Go through the records below and copy out every line holding "hàng".
===
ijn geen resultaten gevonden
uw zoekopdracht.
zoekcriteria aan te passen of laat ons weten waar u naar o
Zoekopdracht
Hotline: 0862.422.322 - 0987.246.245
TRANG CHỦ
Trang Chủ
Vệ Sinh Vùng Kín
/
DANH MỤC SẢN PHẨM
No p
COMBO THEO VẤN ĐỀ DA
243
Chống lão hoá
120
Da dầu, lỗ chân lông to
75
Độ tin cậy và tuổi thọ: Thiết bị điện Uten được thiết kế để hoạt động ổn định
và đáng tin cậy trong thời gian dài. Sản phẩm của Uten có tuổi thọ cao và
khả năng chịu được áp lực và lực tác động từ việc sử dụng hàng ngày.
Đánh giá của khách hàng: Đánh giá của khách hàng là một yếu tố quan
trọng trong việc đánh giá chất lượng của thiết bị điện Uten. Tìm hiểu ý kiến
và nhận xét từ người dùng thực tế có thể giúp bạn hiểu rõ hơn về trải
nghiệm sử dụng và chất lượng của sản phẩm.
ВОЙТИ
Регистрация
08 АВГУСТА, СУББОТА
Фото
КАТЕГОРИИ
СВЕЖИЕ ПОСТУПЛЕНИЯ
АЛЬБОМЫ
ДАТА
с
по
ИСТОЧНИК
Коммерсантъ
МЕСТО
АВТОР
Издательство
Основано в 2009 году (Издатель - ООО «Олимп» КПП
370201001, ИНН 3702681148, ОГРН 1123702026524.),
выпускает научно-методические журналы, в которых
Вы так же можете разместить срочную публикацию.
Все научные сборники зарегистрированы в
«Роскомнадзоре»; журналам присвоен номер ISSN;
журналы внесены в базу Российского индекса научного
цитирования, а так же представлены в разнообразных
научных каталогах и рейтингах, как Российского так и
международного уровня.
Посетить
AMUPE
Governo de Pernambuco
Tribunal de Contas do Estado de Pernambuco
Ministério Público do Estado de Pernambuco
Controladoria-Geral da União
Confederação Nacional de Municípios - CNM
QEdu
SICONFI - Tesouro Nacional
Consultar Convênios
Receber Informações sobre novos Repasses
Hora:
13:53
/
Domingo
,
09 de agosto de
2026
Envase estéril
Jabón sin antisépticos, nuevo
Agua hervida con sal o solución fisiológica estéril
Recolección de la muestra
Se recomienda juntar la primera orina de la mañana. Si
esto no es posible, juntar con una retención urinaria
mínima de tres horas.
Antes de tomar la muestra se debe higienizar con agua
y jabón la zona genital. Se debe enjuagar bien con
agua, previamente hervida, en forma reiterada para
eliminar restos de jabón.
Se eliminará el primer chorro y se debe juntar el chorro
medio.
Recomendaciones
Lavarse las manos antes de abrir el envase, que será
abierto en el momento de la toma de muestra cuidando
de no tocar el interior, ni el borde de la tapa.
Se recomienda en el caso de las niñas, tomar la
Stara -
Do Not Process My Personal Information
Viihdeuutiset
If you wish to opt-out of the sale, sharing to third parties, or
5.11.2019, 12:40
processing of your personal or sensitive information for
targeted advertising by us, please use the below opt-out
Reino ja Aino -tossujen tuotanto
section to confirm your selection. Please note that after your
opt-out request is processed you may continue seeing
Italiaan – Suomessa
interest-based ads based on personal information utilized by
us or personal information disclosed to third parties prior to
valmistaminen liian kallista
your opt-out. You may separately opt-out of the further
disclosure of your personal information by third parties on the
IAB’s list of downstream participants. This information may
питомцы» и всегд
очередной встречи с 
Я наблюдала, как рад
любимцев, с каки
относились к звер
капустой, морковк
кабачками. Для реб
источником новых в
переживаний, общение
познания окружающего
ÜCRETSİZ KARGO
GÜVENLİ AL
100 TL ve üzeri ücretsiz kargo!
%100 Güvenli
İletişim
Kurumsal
===
(Answer for this exercise):
khả năng chịu được áp lực và lực tác động từ việc sử dụng hàng ngày.
Đánh giá của khách hàng: Đánh giá của khách hàng là một yếu tố quan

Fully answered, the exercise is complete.